D6 is one of only two possible groups with six elements. For the other example of a six-element group, take the numbers {0, 1, 2, 3, 4, 5} as the set. For the operation, add two numbers in the usual way and then divide by 6, ignoring the quotient but retaining the remainder. So 3 and 5 deliver 2, since 8 leaves a remainder of 2 when divided by 6. This is called addition modulo 6, and the group is called Z6. In general, Zn is a group with n elements obtained from the numbers {0, 1, 2, 3, …, n − 1} together with addition modulo n. Unlike D6, Z6 is commutative, because 3 + 5 = 5 + 3, and so forth.
Z6 and D6 have different structures. Not only is one commutative and the other not, but you can generate any element of Z6 using just one of its elements, the number 1: Start with 1, then keep adding 1. In D6, no element has this property. Figuring out the possible structures of groups has been one of the central projects of algebra over the last century.
To do this, mathematicians try to identify smaller groups contained within a group, called subgroups. These must retain the operation used for the full group. For example, the even integers form a subgroup within the integers. An even integer plus an even integer always results in another even integer.

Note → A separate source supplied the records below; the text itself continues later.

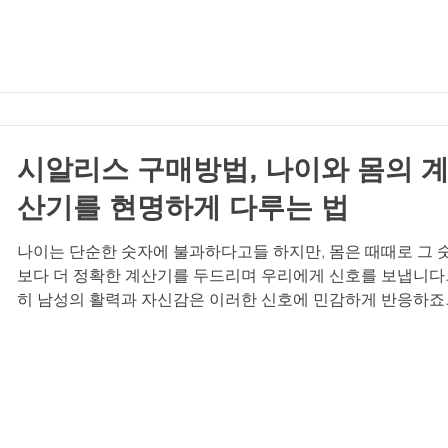
은 오늘의 컨디션을 소중히 여깁니다. 충분한 수면, 규칙적인 
동, 균형 잡힌 식사는 단순한 건강 관리가 아닌, 내일의 자신
위한 투자입니다 . 발기부전은 더 이상 특정 연령층의 전유물이
닙니다. 스트레스, 혈관 건강, 호르몬 변화 등 다양한 요인이 
적으로 작용해 나타나는 신체의 신호로, 20대에서도 경험할 수
는 흔한 문제입니다. 인터넷에는 비아마트, 비아몰, 럭스비아,
아그라 구매 사이트 등 수많은 정보가
시알리스 구매방법, 나이와 몸의 
산기를 현명하게 다루는 법
나이는 단순한 숫자에 불과하다고들 하지만, 몸은 때때로 그 
보다 더 정확한 계산기를 두드리며 우리에게 신호를 보냅니다.
히 남성의 활력과 자신감은 이러한 신호에 민감하게 반응하죠.
은 분들이 나이가 들면서 자연스럽게 찾아오는 변화를 받아들
며 자존감 하락과 고독감을 느끼지만, 이는 결코 숙명이 아닙니
중요한 것은 그 변화를 인정하고, 더 건강하고 당당한 삶을 위
현명한 선택을 하는 용기입니다. 오늘은 나이와 몸이 보내는 
를 이해하고, 시알리스라는 과학적 해결책을 통해 삶의 활력을
찾는 방법에 대해 이야기해보려 합니다. 몸이 두드리는 계산기,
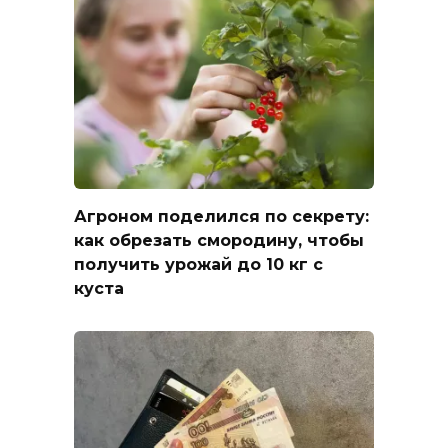
Агроном поделился по секрету:
как обрезать смородину, чтобы
получить урожай до 10 кг с
куста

On the other hand, the odd numbers are not a subgroup, since if you add two odd numbers, you’ll get an even number. The identity element always forms a subgroup by itself, called the trivial subgroup.
Figuring out what subgroups a group contains is one way to understand its structure. For example, the subgroups of Z6 are {0}, {0, 2, 4} and {0, 3} — the trivial subgroup, the multiples of 2, and the multiples of 3. In the group D6, rotations form a subgroup, but reflections don’t. That’s because two reflections performed in sequence produce a rotation, not a reflection, just as adding two odd numbers results in an even one.
Certain types of subgroups called “normal” subgroups are especially helpful to mathematicians. In a commutative group, all subgroups are normal, but this isn’t always true more generally. These subgroups retain some of the most useful properties of commutativity, without forcing the entire group to be commutative. If a list of normal subgroups can be identified, groups can be broken up into components much the way integers can be broken up into products of primes. Groups that have no normal subgroups are called simple groups and cannot be broken down any further, just as prime numbers can’t be factored. The group Zn is simple only when n is prime — the multiples of 2 and 3, for instance, form normal subgroups in Z6.
However, simple groups are not always so simple. “It’s the biggest misnomer in mathematics,” Hart said. In 1892, the mathematician Otto Hölder proposed that researchers assemble a complete list of all possible finite simple groups. (Infinite groups such as the integers form their own field of study.)
It turns out that almost all finite simple groups either look like Zn (for prime values of n) or fall into one of two other families. And there are 26 exceptions, called sporadic groups. Pinning them down, and showing that there are no other possibilities, took over a century.
The largest sporadic group, aptly called the monster group, was discovered in 1973. It has more than 8 × 1054 elements and represents geometric rotations in a space with nearly 200,000 dimensions. “It’s just crazy that this thing could be found by humans,” Hart said.
By the 1980s, the bulk of the work Hölder had called for appeared to have been completed, but it was tough to show that there were no more sporadic groups lingering out there. The classification was further delayed when, in 1989, the community found gaps in one 800-page proof from the early 1980s. A new proof was finally published in 2004, finishing off the classification.
Many structures in modern math — rings, fields and vector spaces, for example — are created when more structure is added to groups. In rings, you can multiply as well as add and subtract; in fields, you can also divide. But underneath all of these more intricate structures is that same original group idea, with its four axioms. “The richness that’s possible within this structure, with these four rules, is mind-blowing,” Hart said.